Graph Theory Basics
A graph is a mathematical structure for representing pairwise relationships. Graph ML extends machine learning to graph-structured data such as social networks, molecules, knowledge bases, and citation networks.
Graph Definition
A graph $G = (V, E)$ consists of:
- $V = {v_1, \ldots, v_n}$: a set of $n$ nodes (vertices).
- $E \subseteq V \times V$: a set of $m$ edges.
An edge $(u, v) \in E$ connects nodes $u$ and $v$.
Node features: $X \in \mathbb{R}^{n \times d}$, where row $X_v$ is the feature vector of node $v$.
Edge features: $e_{uv} \in \mathbb{R}^{d_e}$ for each edge $(u,v)$.
Graph features: a single vector describing the whole graph.
Types of Graphs
Undirected: $(u,v) \in E \Leftrightarrow (v,u) \in E$. Symmetric relationships. Examples: social friendships, molecular bonds.
Directed: edges have direction $(u \to v)$. Examples: web links, citations, Twitter follows.
Weighted: each edge has a scalar weight $w_{uv} \in \mathbb{R}$. Examples: road distances, interaction strengths.
Bipartite: nodes split into two disjoint sets $U$ and $V$; edges only between sets. Examples: user-item interactions (recommender systems), author-paper networks.
Multigraph: multiple edges allowed between the same pair of nodes.
Hypergraph: edges (hyperedges) can connect more than two nodes.

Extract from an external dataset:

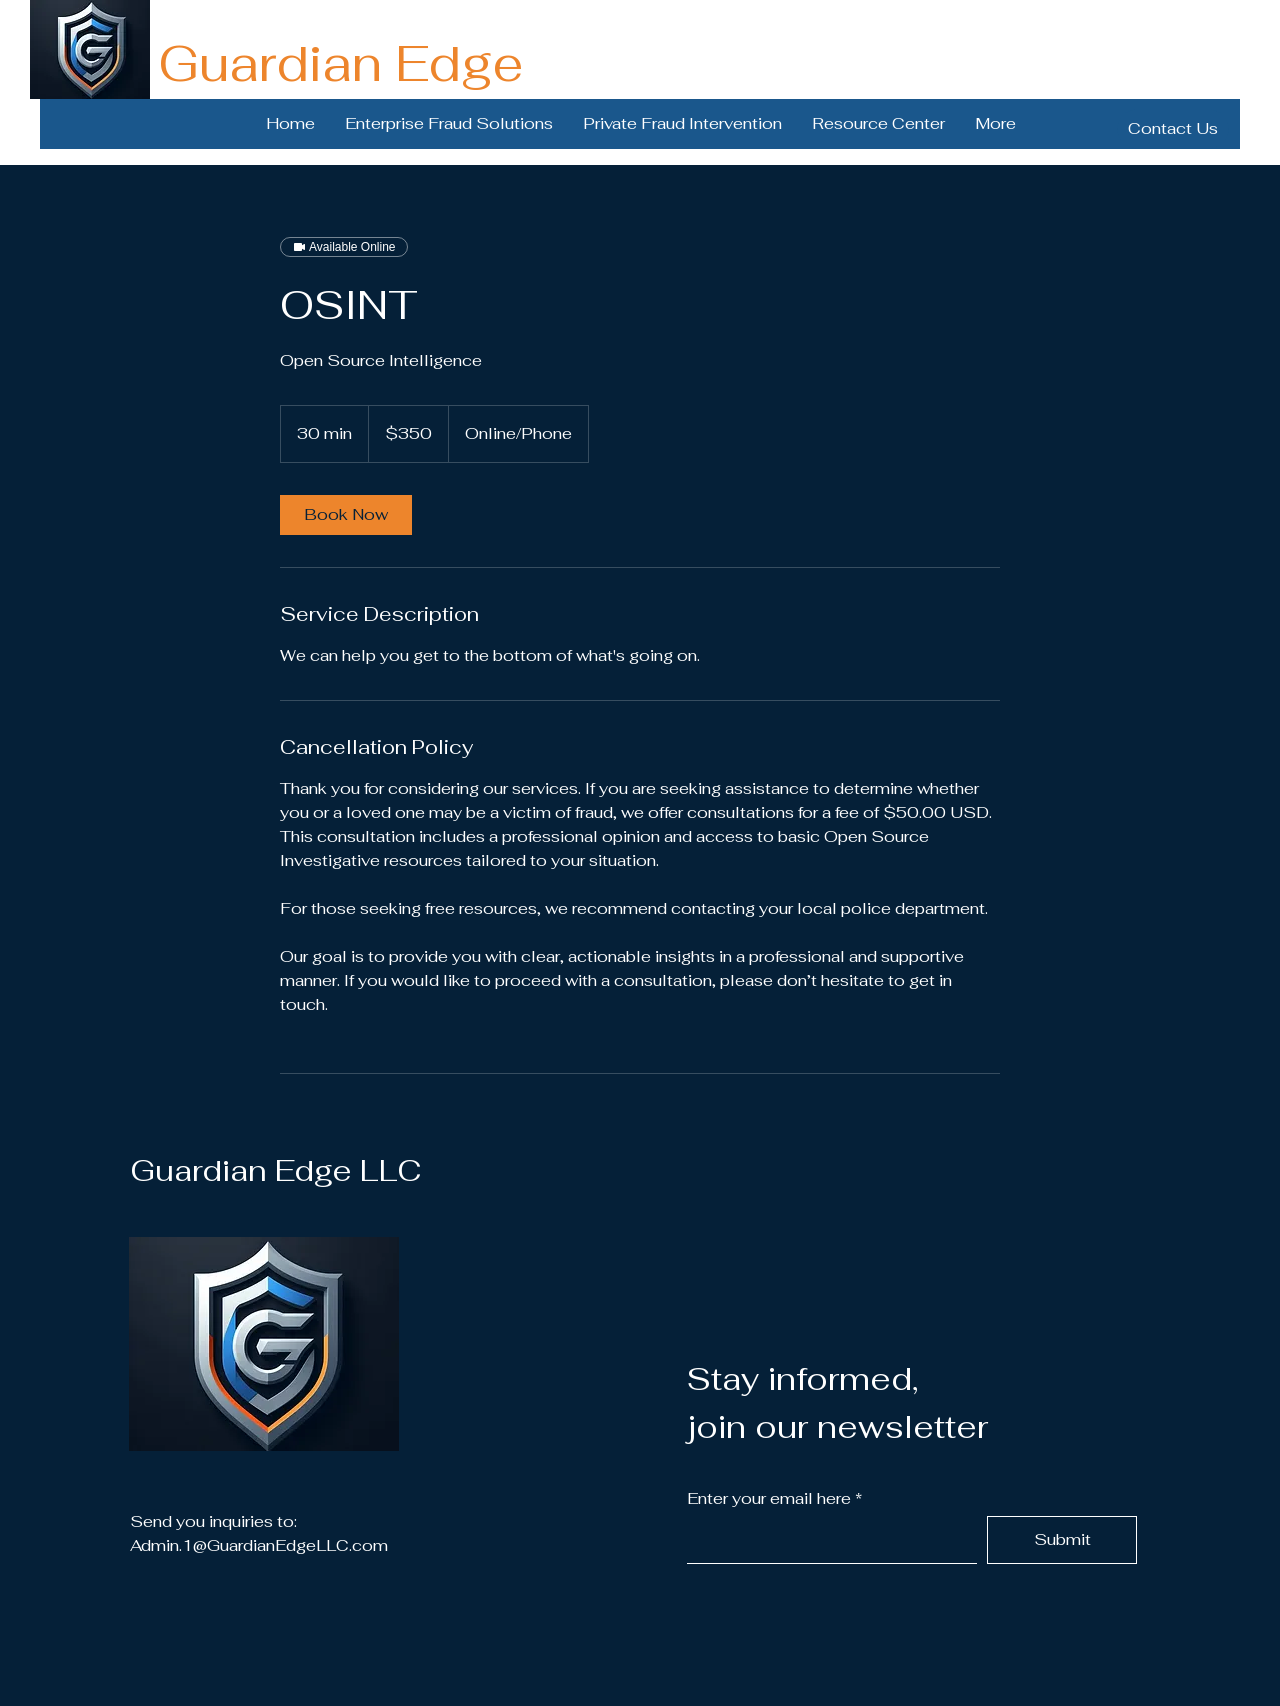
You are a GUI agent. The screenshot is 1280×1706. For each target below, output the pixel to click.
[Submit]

Heterogeneous graph: multiple types of nodes and edges. Examples: knowledge graphs (entities and relation types), bibliographic networks (papers, authors, venues).
Dynamic graph: graph evolves over time; nodes and edges appear and disappear.
Degree
Degree $d_v$: number of edges incident to node $v$.
\[d_v = \sum_{u \in V} A_{vu}\]In-degree / out-degree for directed graphs.
Degree distribution: $P(d = k)$ = fraction of nodes with degree $k$. Power-law degree distributions ($P(k) \propto k^{-\alpha}$, $\alpha \approx 2$–$3$) characterize scale-free networks (social networks, web).
Graph Properties
Path: sequence of nodes $v_0, v_1, \ldots, v_k$ where each $(v_{i-1}, v_i) \in E$.
Shortest path length $d(u,v)$: minimum number of edges between $u$ and $v$.
Diameter: maximum shortest path over all pairs. $\max_{u,v} d(u,v)$.
Clustering coefficient of node $v$:
\[C_v = \frac{\text{number of triangles through } v}{\text{number of triplets centered at } v} = \frac{|\{(u,w): (v,u),(v,w),(u,w) \in E\}|}{\binom{d_v}{2}}\]Measures how connected a node’s neighbors are to each other.
Connected component: maximal subset of nodes where every pair is reachable via paths. A graph is connected if it has a single component.
Strongly connected component (directed graphs): maximal subset where every node can reach every other.
Common Graph Structures
Tree: connected acyclic graph. $n$ nodes, $n-1$ edges.
Star: one hub node connected to all others.
Complete graph $K_n$: every pair of nodes connected. $n(n-1)/2$ edges.
Erdos-Renyi $G(n,p)$: each possible edge included independently with probability $p$. Random graph model; lacks community structure and power-law degrees.
Barabasi-Albert (preferential attachment): new nodes attach to existing nodes proportional to their degree. Produces scale-free power-law degree distributions.
Stochastic Block Model (SBM): nodes belong to communities; intra-community edges are denser than inter-community. Standard model for community structure.
Graph Isomorphism
Two graphs $G$ and $G’$ are isomorphic if there exists a bijection $\phi: V \to V’$ that preserves edges. Deciding graph isomorphism is not known to be in P or NP-complete.
Weisfeiler-Leman (WL) graph isomorphism test: iteratively aggregate node labels from neighbors; update node labels via hashing. Two graphs are deemed non-isomorphic if their label multisets differ. GNNs are at most as powerful as the 1-WL test (fundamental limitation).